Business Aviation Tips and Inflight Catering for Dubrovnik, CroatiaNovember 27, 2017 by Stacey Farooqui
Dubrovnik, called the “Pearl of the Adriatic” by Lord Byron, was founded under the name of “Ragusa” in the seventh century. Located in the southern region of Croatia, called Dalmatia, this 8-square-mile city is a popular getaway thanks to its climate and seaside location. With summers reaching average high temperatures in the 82 F range (around 28 C) and fall and spring reaching a mild 60-70 F (15-21 C), Dubrovnik’s peak season follows along with the warming trend throughout the year.
When operating to Dubrovnik, you will arrive at Dubrovnik Airport (LDDU). If you require chauffeured private transportation for your visit to Dubrovnik, this service is available through Universal Private Transport. After your time on the ground, inflight dining options are available through the Air Culinaire Worldwide Network.
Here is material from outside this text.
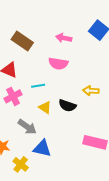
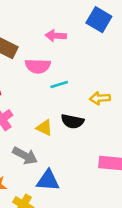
pink semicircle: (58, 64) -> (38, 66), moved
cyan line: (38, 86) -> (59, 85), moved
Dubrovnik’s Old Town is a UNESCO World Heritage Site due to its walled structure that has been in place for about 800 years. The town is such an amazing sight that tourists from around the world, including over 500 cruise ships full, flock there every year. If you are heading to Dubrovnik during its low season in winter, you will still have plenty to do with the Dubrovnik Winter Festival (starts in November), open dates of Peljesac Wine Cellars (beginning of December) and Konavle Scents of Christmas (the last two weeks of December). Dubrovnik is known for having dozens of music festivals and live performances throughout the year, a full calendar is available at Visit Dubrovnik.
Given the coastal location of Dubrovnik, fresh seafood is prevalent in local cuisine. Various species of fish, like grouper and sea bass, are lightly prepared with lemon, garlic and olive oil. The regions strong Italian influence, from the history of Dubrovnik’s long past and from current vacation trends, means you will also find dishes like spaghetti and risotto. Ham and lamb are also available, and the cooking method comes from a unique local culture of using an iron bell. This is a Balkan-style of cooking in which the bell is called a “peka.” Lamb is the most popular item to cook this way and it is usually used for an Easter feast. However, a variety of food items can be prepared in this manner. Reservations for restaurants that provide meat cooked under the bell are necessary as they typically need at least a day of notice due to the long preparation time.